# Data shown
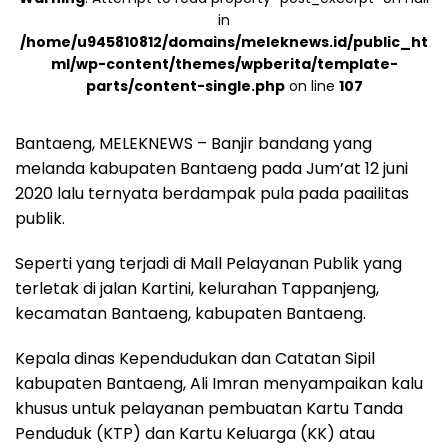
in
/home/u945810812/domains/meleknews.id/public_ht
ml/wp-content/themes/wpberita/template-
parts/content-single.php
on line
107
Bantaeng, MELEKNEWS – Banjir bandang yang
melanda kabupaten Bantaeng pada Jum’at 12 juni
2020 lalu ternyata berdampak pula pada paailitas
publik.
Seperti yang terjadi di Mall Pelayanan Publik yang
terletak di jalan Kartini, kelurahan Tappanjeng,
kecamatan Bantaeng, kabupaten Bantaeng.
Kepala dinas Kependudukan dan Catatan Sipil
kabupaten Bantaeng, Ali Imran menyampaikan kalu
khusus untuk pelayanan pembuatan Kartu Tanda
Penduduk (KTP) dan Kartu Keluarga (KK) atau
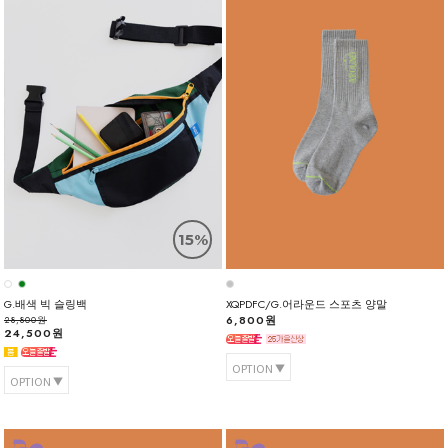
15%
G.배색 빅 슬링백
XQPDFC/G.어라운드 스포츠 양말
6,800원
28,800원
24,500원
OPTION
OPTION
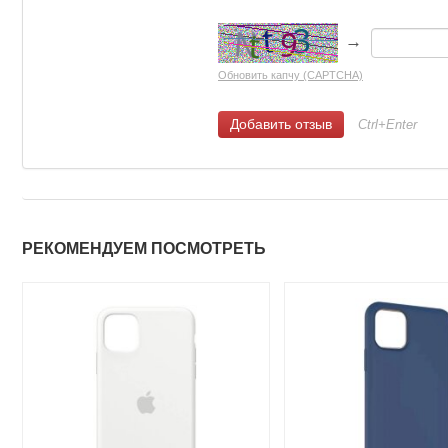
→
Обновить капчу (CAPTCHA)
Ctrl+Enter
РЕКОМЕНДУЕМ ПОСМОТРЕТЬ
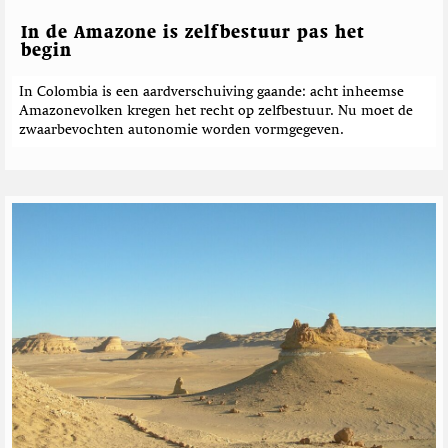
n
i
l
e
c
In de Amazone is zelfbestuur pas het
h
begin
t
e
In Colombia is een aardverschuiving gaande: acht inheemse
Amazonevolken kregen het recht op zelfbestuur. Nu moet de
n
zwaarbevochten autonomie worden vormgegeven.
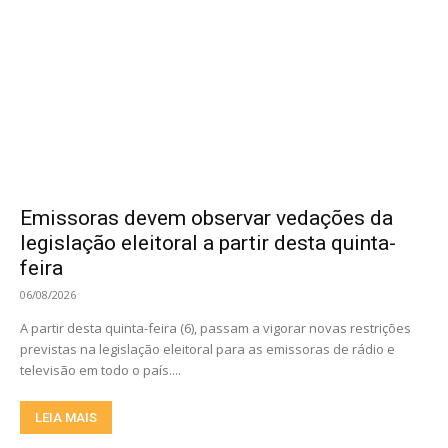
Emissoras devem observar vedações da
legislação eleitoral a partir desta quinta-
feira
06/08/2026
A partir desta quinta-feira (6), passam a vigorar novas restrições
previstas na legislação eleitoral para as emissoras de rádio e
televisão em todo o país....
LEIA MAIS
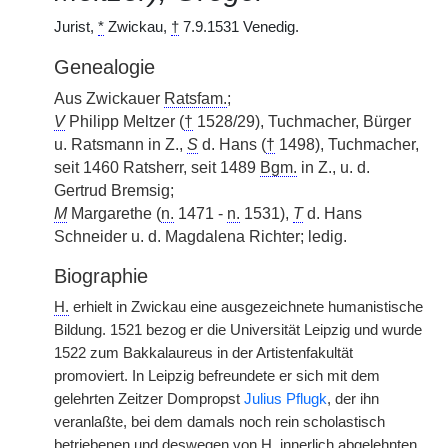
Jurist,
*
Zwickau,
†
7.9.1531 Venedig.
Genealogie
Aus Zwickauer
Ratsfam.
;
V
Philipp Meltzer (
†
1528/29), Tuchmacher, Bürger
u. Ratsmann in Z.,
S
d. Hans (
†
1498), Tuchmacher,
seit 1460 Ratsherr, seit 1489
Bgm.
in Z., u. d.
Gertrud Bremsig;
M
Margarethe (
n.
1471 -
n.
1531),
T
d. Hans
Schneider u. d. Magdalena Richter; ledig.
Biographie
H.
erhielt in Zwickau eine ausgezeichnete humanistische
Bildung. 1521 bezog er die Universität Leipzig und wurde
1522 zum Bakkalaureus in der Artistenfakultät
promoviert. In Leipzig befreundete er sich mit dem
gelehrten Zeitzer Dompropst
Julius Pflugk
, der ihn
veranlaßte, bei dem damals noch rein scholastisch
betriebenen und deswegen von
H.
innerlich abgelehnten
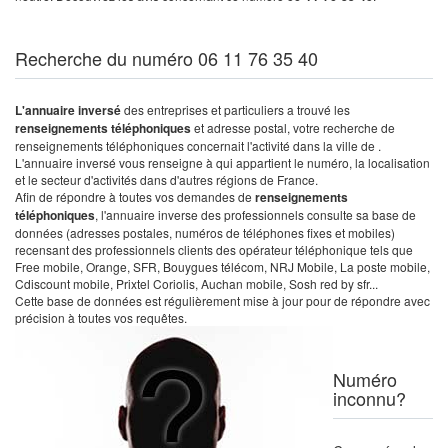
Recherche du numéro 06 11 76 35 40
L'annuaire inversé
des entreprises et particuliers a trouvé les
renseignements téléphoniques
et adresse postal, votre recherche de
renseignements téléphoniques concernait l'activité dans la ville de .
L'annuaire inversé vous renseigne à qui appartient le numéro, la localisation
et le secteur d'activités dans d'autres régions de France.
Afin de répondre à toutes vos demandes de
renseignements
téléphoniques
, l'annuaire inverse des professionnels consulte sa base de
données (adresses postales, numéros de téléphones fixes et mobiles)
recensant des professionnels clients des opérateur téléphonique tels que
Free mobile, Orange, SFR, Bouygues télécom, NRJ Mobile, La poste mobile,
Cdiscount mobile, Prixtel Coriolis, Auchan mobile, Sosh red by sfr...
Cette base de données est régulièrement mise à jour pour de répondre avec
précision à toutes vos requêtes.
Numéro
inconnu?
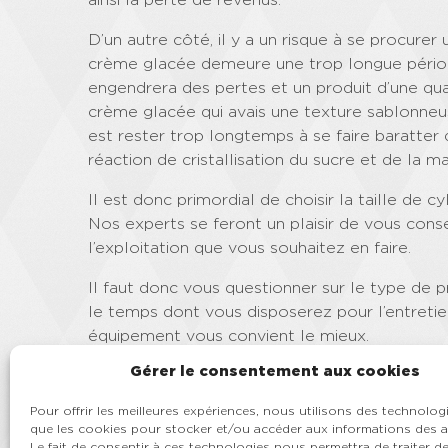
D’un autre côté, il y a un risque à se procur
crème glacée demeure une trop longue période 
engendrera des pertes et un produit d’une qual
crème glacée qui avais une texture sablonneu
est rester trop longtemps à se faire baratter
réaction de cristallisation du sucre et de la m
Il est donc primordial de choisir la taille de 
Nos experts se feront un plaisir de vous conse
l’exploitation que vous souhaitez en faire.
Il faut donc vous questionner sur le type de 
le temps dont vous disposerez pour l’entretie
équipement vous convient le mieux.
Gérer le consentement aux cookies
Vous connaissez maintenant les notions de b
glacée molle qui correspond à vos besoins.
Pour offrir les meilleures expériences, nous utilisons des technologi
Coldelite (péristaltique), Carpigiani (engren
que les cookies pour stocker et/ou accéder aux informations des a
produits ou contactez-nous pour obtenir des 
Le fait de consentir à ces technologies nous permettra de traiter 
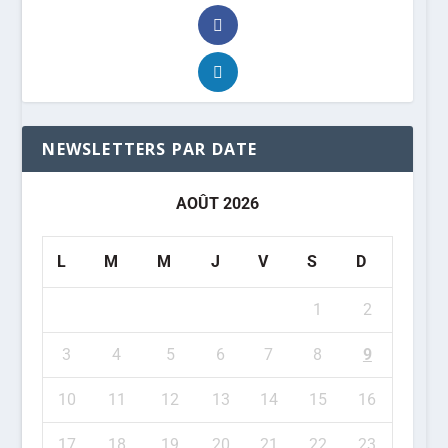
NEWSLETTERS PAR DATE
AOÛT 2026
L
M
M
J
V
S
D
1
2
3
4
5
6
7
8
9
10
11
12
13
14
15
16
17
18
19
20
21
22
23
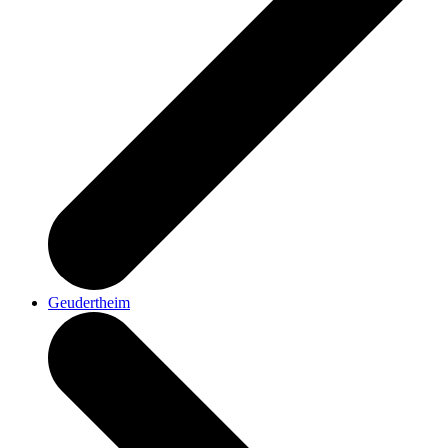
Geudertheim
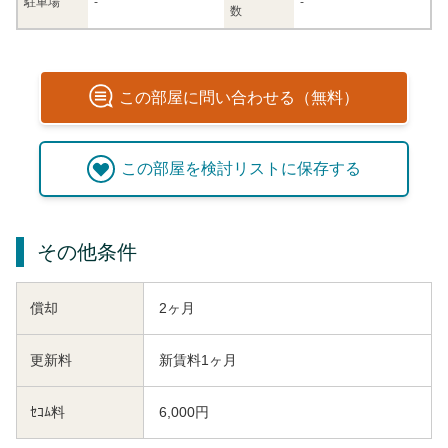
駐車場
-
-
数
この
部屋
に問い合わせる（無料）
この
部屋
を検討リストに保存する
その他条件
償却
2ヶ月
更新料
新賃料1ヶ月
ｾｺﾑ料
6,000円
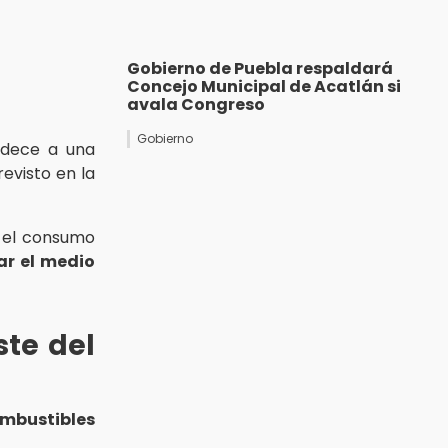
Gobierno de Puebla respaldará
Concejo Municipal de Acatlán si
avala Congreso
Gobierno
dece a una
evisto en la
r el consumo
ar el medio
te del
mbustibles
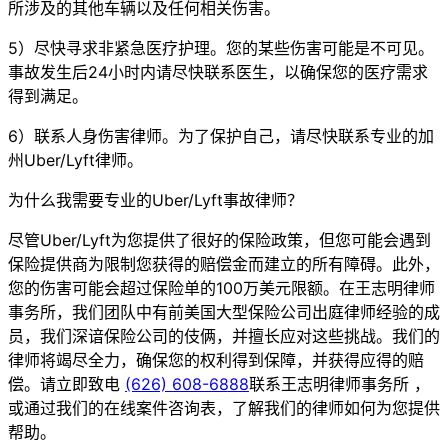
所涉及的其他车辆以及任何相关伤害。
5）尽快寻求非紧急医疗护理。您的某些伤害可能是不可见。
事故发生后24小时内请尽快联系医生，以确保您的医疗需求
得到满足。
6）联系人身伤害律师。为了保护自己，请尽快联系专业的加
州Uber/Lyft律师。
为什么我需要专业的Uber/Lyft事故律师？
尽管Uber/Lyft为您提供了很好的保险政策，但您可能会遇到
保险提供商为限制您获得的赔偿金而建立的所有障碍。此外，
您的伤害可能会超过保险单的100万美元限额。在王志明律师
事务所，我们团队中有前美国大型保险公司出庭律师经验的成
员，我们深谙保险公司的伎俩，并擅长应对这些挑战。我们的
律师将竭尽全力，确保您的权利得到保障，并获得应得的赔
偿。请立即致电
(626) 608-6888
联系王志明律师事务所 ，
或通过我们的在线案件咨询表，了解我们的律师如何为您提供
帮助。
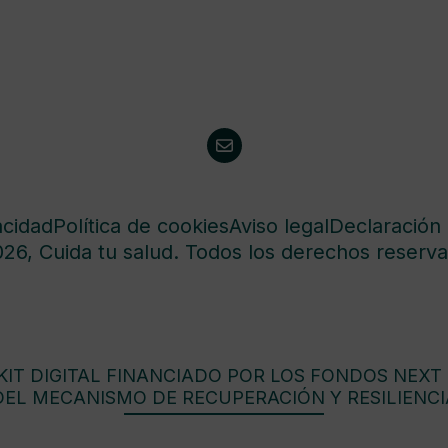
acidad
Política de cookies
Aviso legal
Declaración 
26, Cuida tu salud. Todos los derechos reserva
IT DIGITAL FINANCIADO POR LOS FONDOS NEXT
DEL MECANISMO DE RECUPERACIÓN Y RESILIENCI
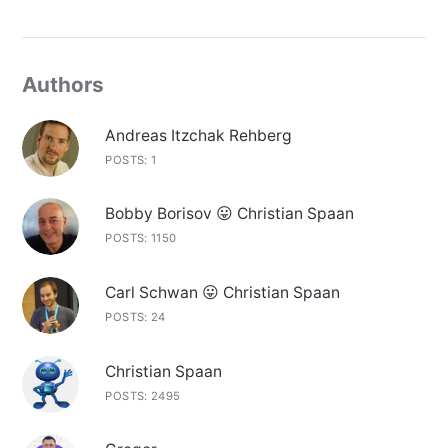
Authors
Andreas Itzchak Rehberg
POSTS: 1
Bobby Borisov 😛 Christian Spaan
POSTS: 1150
Carl Schwan 😛 Christian Spaan
POSTS: 24
Christian Spaan
POSTS: 2495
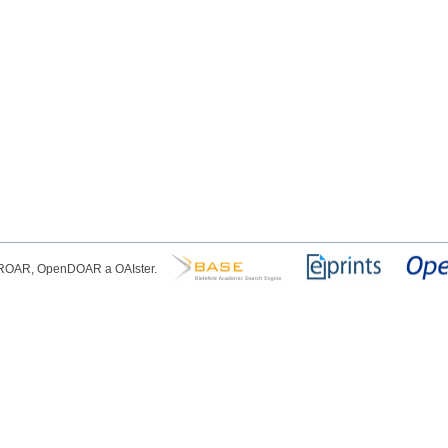
, ROAR, OpenDOAR a OAIster.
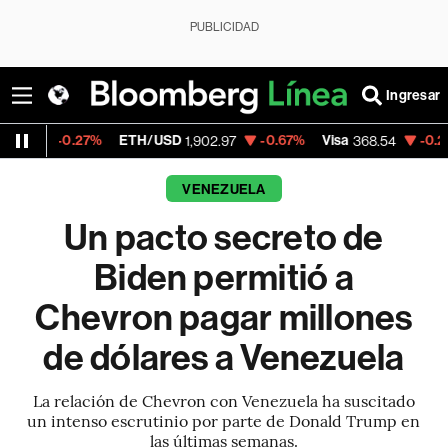
PUBLICIDAD
Ingresar
27%
ETH/USD
-0.67%
Visa
-0.28%
Mercad
1,902.97
368.54
VENEZUELA
Un pacto secreto de
Biden permitió a
Chevron pagar millones
de dólares a Venezuela
La relación de Chevron con Venezuela ha suscitado
un intenso escrutinio por parte de Donald Trump en
las últimas semanas.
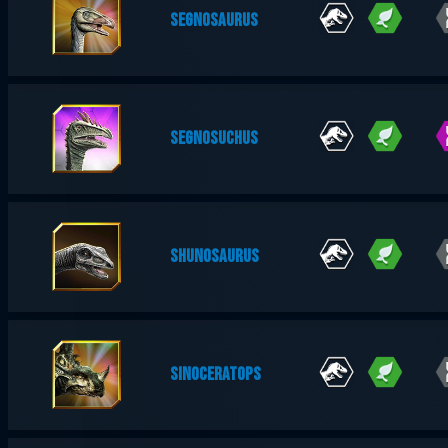
SEGNOSAURUS
SEGNOSUCHUS
SHUNOSAURUS
SINOCERATOPS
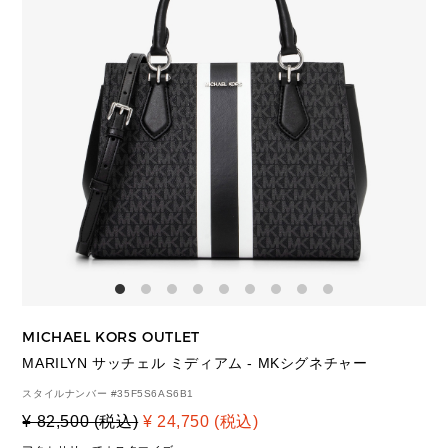
MICHAEL KORS OUTLET
MARILYN サッチェル ミディアム - MKシグネチャー
スタイルナンバー #
35F5S6AS6B1
¥ 82,500 (税込)
¥ 24,750 (税込)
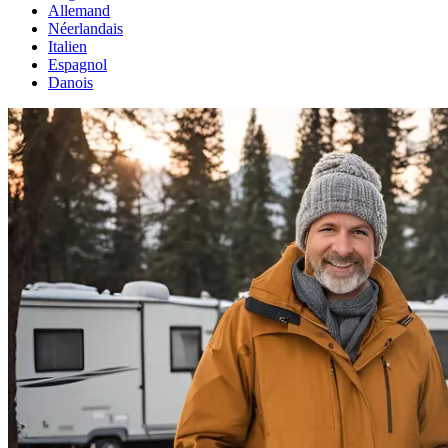
Allemand
Néerlandais
Italien
Espagnol
Danois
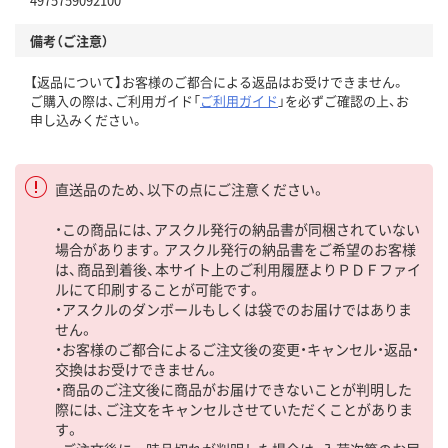
備考（ご注意）
【返品について】お客様のご都合による返品はお受けできません。
ご購入の際は、ご利用ガイド「
ご利用ガイド
」を必ずご確認の上、お
申し込みください。
直送品のため、以下の点にご注意ください。
・この商品には、アスクル発行の納品書が同梱されていない
場合があります。アスクル発行の納品書をご希望のお客様
は、商品到着後、本サイト上のご利用履歴よりＰＤＦファイ
ルにて印刷することが可能です。
・アスクルのダンボールもしくは袋でのお届けではありま
せん。
・お客様のご都合によるご注文後の変更・キャンセル・返品・
交換はお受けできません。
・商品のご注文後に商品がお届けできないことが判明した
際には、ご注文をキャンセルさせていただくことがありま
す。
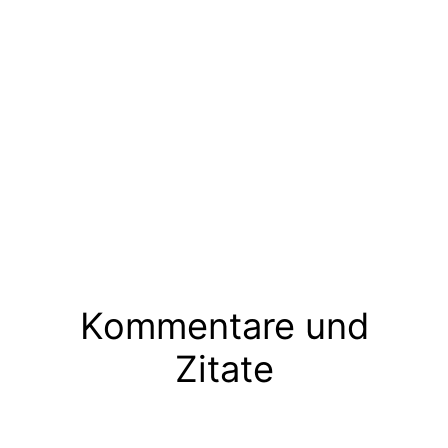
Kommentare und
Zitate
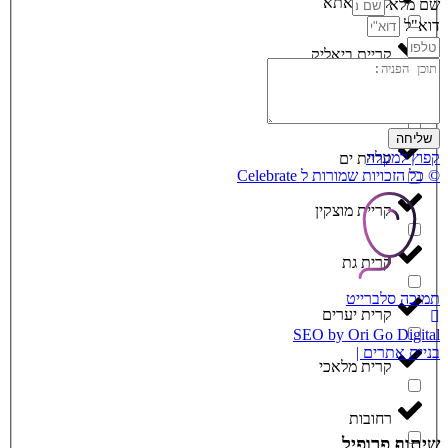
קריית אתא
שם מלא
דוא"ל
קריית ביאליק
קריית חיים
שליחה
קפוץ למעלה
קריית ים
© כל הזכויות שמורות ל Celebrate
קריית מוצקין
קרית גת
תמיכה סלברייט
קרית יערים
SEO by Ori Go Digital
בניית אתרים |
קרית מלאכי
רחובות
שיתוף פרופיל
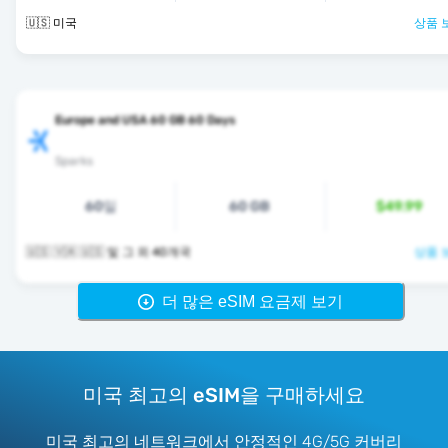
🇺🇸 미국
상품 
Europe and USA 60 GB 60 Days
Sparks
60일
60 GB
$49.99
🇺🇸 🇻🇦 🇺🇸 및 그 외 40개국
상품 
더 많은 eSIM 요금제 보기
미국 최고의 eSIM을 구매하세요
미국 최고의 네트워크에서 안정적인 4G/5G 커버리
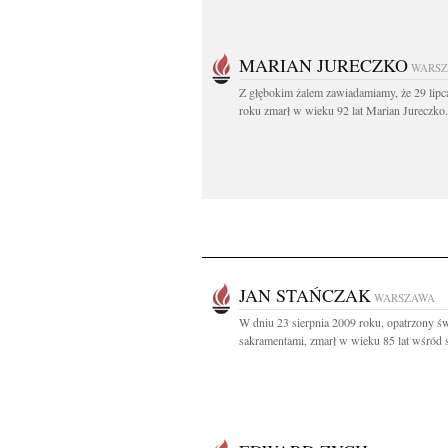
MARIAN JURECZKO
WARS
Z głębokim żalem zawiadamiamy, że 29 lipc
roku zmarł w wieku 92 lat Marian Jureczko.
JAN STAŃCZAK
WARSZAWA
W dniu 23 sierpnia 2009 roku, opatrzony ś
sakramentami, zmarł w wieku 85 lat wśród 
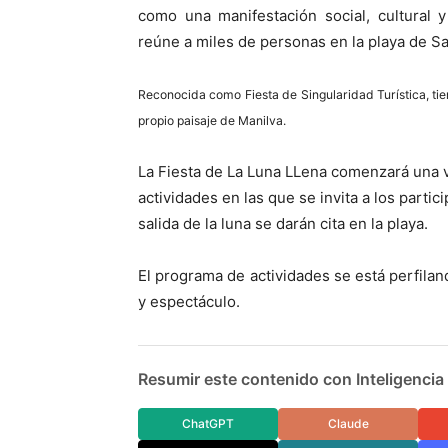
como una manifestación social, cultural y
reúne a miles de personas en la playa de Sab
Reconocida como Fiesta de Singularidad Turística, tie
propio paisaje de Manilva.
La Fiesta de La Luna LLena comenzará una 
actividades en las que se invita a los partic
salida de la luna se darán cita en la playa.
El programa de actividades se está perfilan
y espectáculo.
Resumir este contenido con Inteligencia A
ChatGPT
Claude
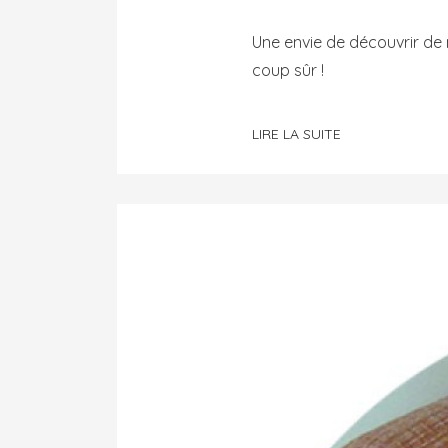
Une envie de découvrir de 
coup sûr !
LIRE LA SUITE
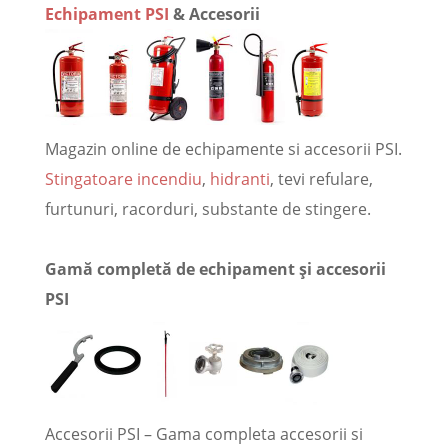
Echipament PSI
& Accesorii
Magazin online de echipamente si accesorii PSI.
Stingatoare incendiu
,
hidranti
, tevi refulare,
furtunuri, racorduri, substante de stingere.
Gamă completă de echipament și accesorii
PSI
Accesorii PSI – Gama completa accesorii si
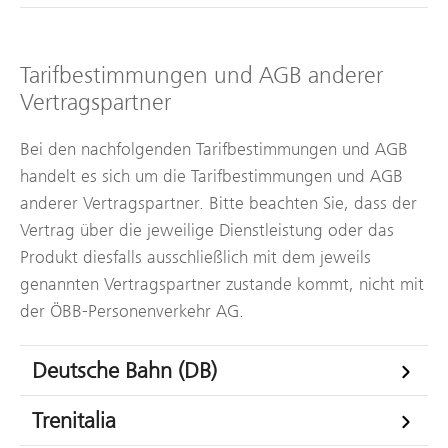
Tarifbestimmungen und AGB anderer
Vertragspartner
Bei den nachfolgenden Tarifbestimmungen und AGB
handelt es sich um die Tarifbestimmungen und AGB
anderer Vertragspartner. Bitte beachten Sie, dass der
Vertrag über die jeweilige Dienstleistung oder das
Produkt diesfalls ausschließlich mit dem jeweils
genannten Vertragspartner zustande kommt, nicht mit
der ÖBB-Personenverkehr AG.
Deutsche Bahn (DB)
Trenitalia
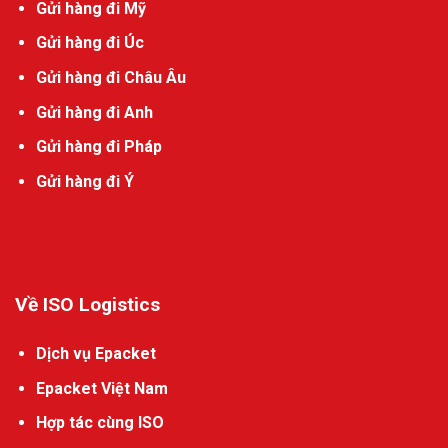
Gửi hàng đi Mỹ
Gửi hàng đi Úc
Gửi hàng đi Châu Âu
Gửi hàng đi Anh
Gửi hàng đi Pháp
Gửi hàng đi Ý
Về ISO Logistics
Dịch vụ Epacket
Epacket Việt Nam
Hợp tác cùng ISO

# Task item
Nothing beyond a number is expected: count the lines of the material that hold the string "dans".

# Reply to the exercise
2